Con: The less said about Episode One The Phantom Menace, the better.
Kyot
Pro: Medieval chic
Pro: Implies a well-read background
Con: Pronunciation reminiscent of expectoration
Con: Constant need to spell it for people
Con: Sounds slightly like a mushroom?
Hamburger
Pro: Subtle anti-war statement
Con: Not sexy
Taiga
Pro: similar enough to "Tiger" for jokes, but distant enough that people will not suspect that this is my motivation
Con: Do I really want to be named after a biome?
1. Does this joke reveal that all my biblical jokes are NIV? It's a shame, because the KJV is always a comfort and friend to the dark legions who stand at the edge of darkness.2
2.Talking of the edge of darkness, man! I got really sidetracked today, didn't I? I'm a regular old clarkson when I've had too much sugar, apparently.
4 Comments:
My mum did this. No joke - she changed her name from Sarah to Sara. Actually, that's a lie - it was spelt Sara, which is the Welsh spelling of Sarah and is pronouced 'Sarah', but when she moved to England, she gave it up.
Another example of Welsh words being English words spelt wrong.
Also, you forgot a few potential names.
1. Knut/Canute
Pro: From the Danish word for knot.
Con: There just aren't any.
2. Steiger
Pro: Steiger is totally the coolest policeman in Neighbours right now.
Con: Steiger is a policeman out of Neighbours.
3. Jesus, as in 'Jesus the Mexican Boy, born in a truck on the 4th of July'.
Pro: People will think you're mexican.
Con: People will think you're mexican.
Con: Iron&Wine fans will expect you to give them a card with a picture of a naked lady on the side.
4. Ajax
Pro: He was AWESOME.
Con: He killed himself, and then had toilet cleaner named after him.
5. Maryanzebeth
Pro: You can tell people it's short for Nathan.
Con: Nobody will get either of the two references there. (Scrubs, Blackadder.)
If you're going to any name with Greek origins, I'd use Aiax instead of Ajax. It has more of an "odd" factor. (There is no reason for odd to be in quotation marks.)
Hows about;
1. Draco
Pro: It's Greek.
Pro: It's dragon related.
Con: It's Harry Potter related.
Con: You'd be named after the worst tyrant ever.
2. Chandler
Pro: You'd fit in nicely with a large group of children 13 years old and younger.
Con: You'd be named Chandler.
3. Bob.
Pro: Ease of use. "Call me 'Bob'."
Con: None. There is no con to "Bob".
I thought about this for a moment when I was trying to get to sleep and came up with the most excellent name of them all: Epithet.
Pro: Sounds generically 'foreign' enough to pass yourself off as being from any country in the world.
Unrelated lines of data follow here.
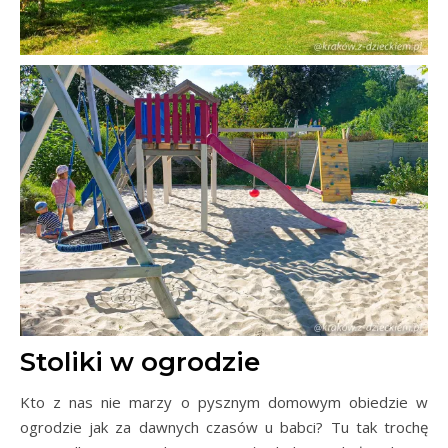
Stoliki w ogrodzie
Kto z nas nie marzy o pysznym domowym obiedzie w
ogrodzie jak za dawnych czasów u babci? Tu tak trochę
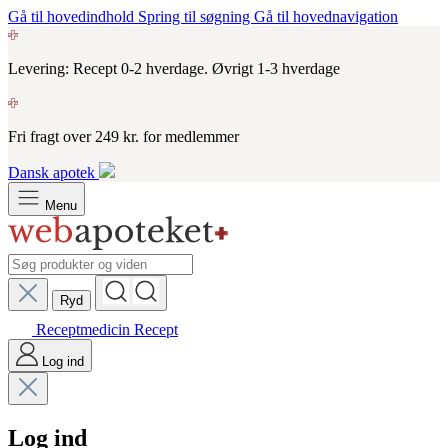
Gå til hovedindhold
Spring til søgning
Gå til hovednavigation
Levering: Recept 0-2 hverdage. Øvrigt 1-3 hverdage
Fri fragt over 249 kr. for medlemmer
Dansk apotek
Menu
Ryd
Receptmedicin
Recept
Log ind
Log ind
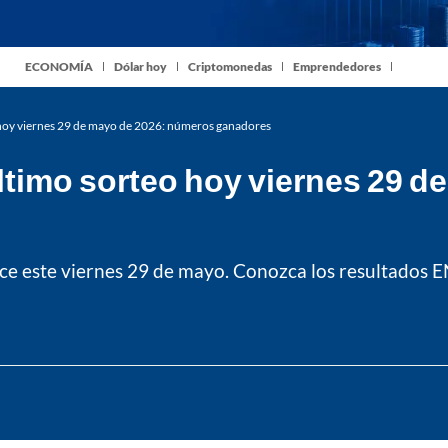
ECONOMÍA
Dólar hoy
Criptomonedas
Emprendedores
 hoy viernes 29 de mayo de 2026: números ganadores
ltimo sorteo hoy viernes 29 d
ce este viernes 29 de mayo. Conozca los resultados 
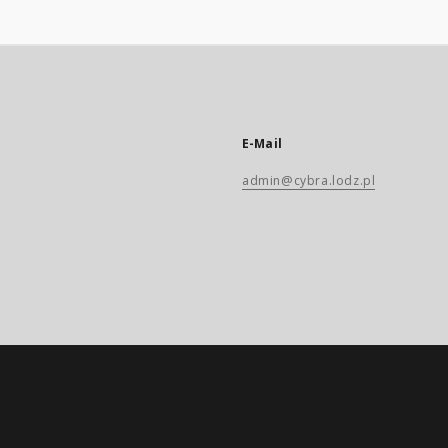
E-Mail
admin@cybra.lodz.pl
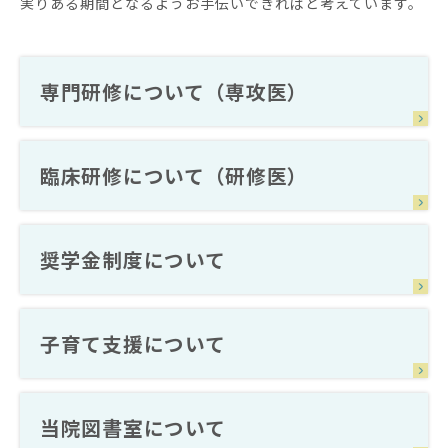
実りある期間となるようお手伝いできればと考えています。
専門研修について（専攻医）
臨床研修について（研修医）
奨学金制度について
子育て支援について
当院図書室について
Pro: If someone ever tries to call you 'The Great Epithet', you can say 'Hey! I've already got an epiphet!' to which they will reply 'but which one is the epithet? Is it epithet? I'm so confused, Nathan I don't like you any more and now I'm going home' and then you'll get the whole buffet to yourself.
Pro: Your DJ name is sorted. DJ Epithet.
Con: Nobody's really going to call you 'The Great Epithet'.